Tio: Lis, kamu kenapa menangis?

Callista: Enggak kok aku nggak apa-apa

Tio:Kamu jangan bohong lis, aku itu temanmu dari kecil jadi aku tahu banget kalau kamu sedang bohong. Ayolah cerita padaku!

Callista: Aku kecewa sama kamu. Kenapa kamu harus bohong padaku?

Tio: Bohong  apa lis?

Callista: Kalau sebenarnya dokter sudah  menvonisku mengidap penyakit kanker otak  stadium akhir.Aku nggak menyangka kenapa di usiaku yang tak lama lagi sahabat sejatiku harus bohong kepadaku..

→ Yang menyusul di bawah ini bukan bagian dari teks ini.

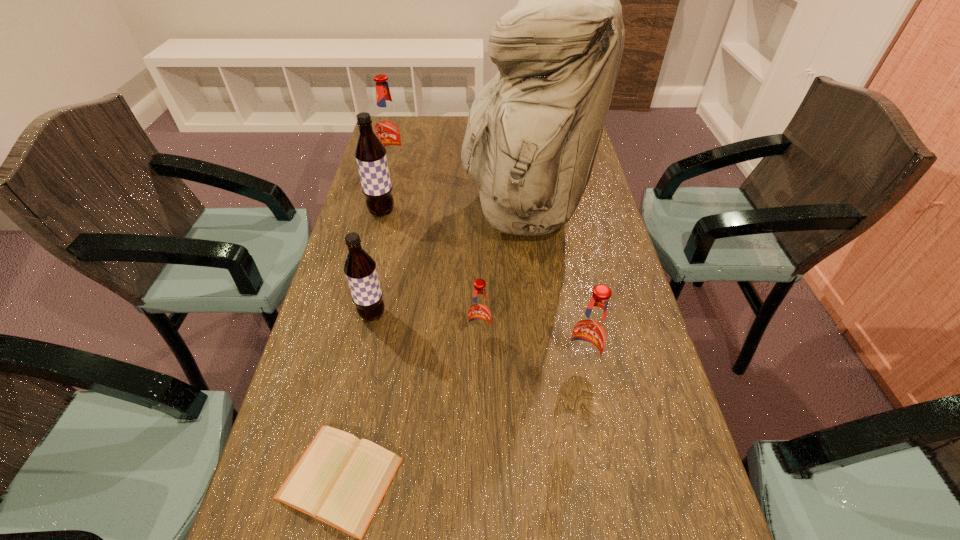 You are a GUI agent. You are given a task and a screenshot of the screen. Output one action in this format:
    pyautogui.click(x=<x>, y=<y>)
    Task: Click on the fourth farthest root beer
    This screenshot has width=960, height=540.
    Given the screenshot: What is the action you would take?
    pyautogui.click(x=479, y=312)

The height and width of the screenshot is (540, 960). I want to click on free space located on the front-facing side of the tallest object, so click(414, 209).

Locate an element on the screen. free space located 0.170m on the front-facing side of the tallest object is located at coordinates (406, 209).

The image size is (960, 540). Identify the location of vacant space located on the front-facing side of the tallest object. [x=423, y=209].

The image size is (960, 540). Find the location of `free spot located 0.320m on the right of the farthest root beer`. free spot located 0.320m on the right of the farthest root beer is located at coordinates (503, 167).

This screenshot has height=540, width=960. Identify the location of blank space located 0.100m on the front of the second farthest root beer. (373, 244).

Find the location of a particular element. vacant space located on the front of the fourth nearest object is located at coordinates (340, 464).

Where is `vacant space located on the back of the second biggest red root beer`? This screenshot has height=540, width=960. vacant space located on the back of the second biggest red root beer is located at coordinates (574, 332).

Find the location of a particular element. This screenshot has height=540, width=960. vacant space positioned 0.120m on the front of the third nearest object is located at coordinates (480, 397).

Identify the location of backpack located in the right edge section of the desktop. The width and height of the screenshot is (960, 540). tap(533, 131). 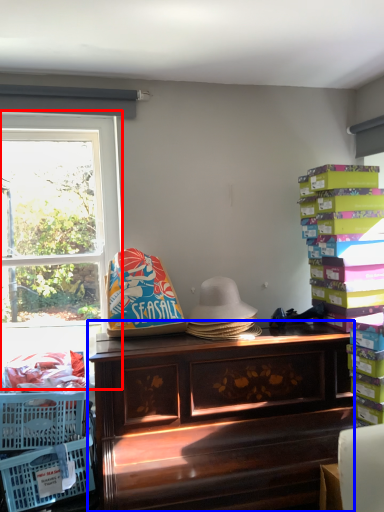 Question: Which point is closer to the camera, window (highlighted by a red box) or desk (highlighted by a blue box)?

Choices:
 (A) window
 (B) desk

Answer: (B) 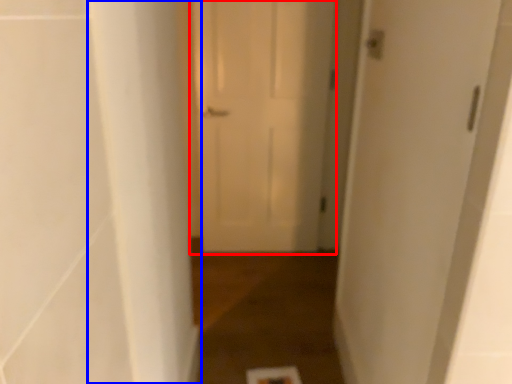 Question: Which of the following is the farthest to the observer, door (highlighted by a red box) or pillar (highlighted by a blue box)?

Choices:
 (A) door
 (B) pillar

Answer: (A) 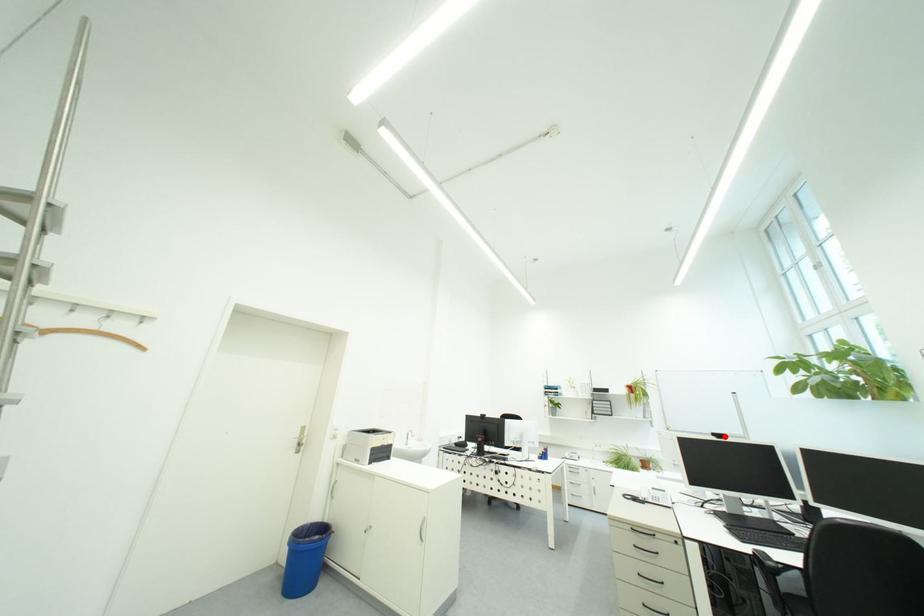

Tio: Callista, kamu nggak boleh bicara begitu, aku yakin kalau kamu pasti sembuh. Aku terpaksa bohong sama kamu karena aku  nggak ingin kalau sahabatku sedih seperti ini

Callista: Aku lebih sedih kalau kamu bohong sama aku Tio

Tio: Ya sudah aku minta maaf  lis, aku nggak bermaksud seperti itu. Aku janji  aku akan selalu menemanimu…

            Akupun tidak tahu kalau sebenarnya Tio sudah memberi tahu ayahku kalau aku mengidap kanker. Akhirnya ayah menyuruhku untuk ke Jakata tinggal dengannya lagi dan melakukan pengobatan disana. Aku berangkat ke Jakarta ditemani Tio karena ia juga mau kuliah di Jakarta. Aku sedih karena cita-citaku dari kecil untuk berkuliah di London harus pupusbegitu saja.Tetapi Tio selalu memotivasiku untuk tetap semangat  melawan penyakitku  ini,bahkan ia rela tidak masuk  kuliah  hanya untuk menemaniku terapi.Tapi rasanya aku sudah tidak tahan  lagi. Setiap hari hidungku mengeluarkan darah dan semakin hari semakin banyak. Oh.. Tuhan, aku ikhlas kamu  ambil.Karena di akhir hidupku ini Engkau telah memberiku sahabat yang begitu baik kepadaku.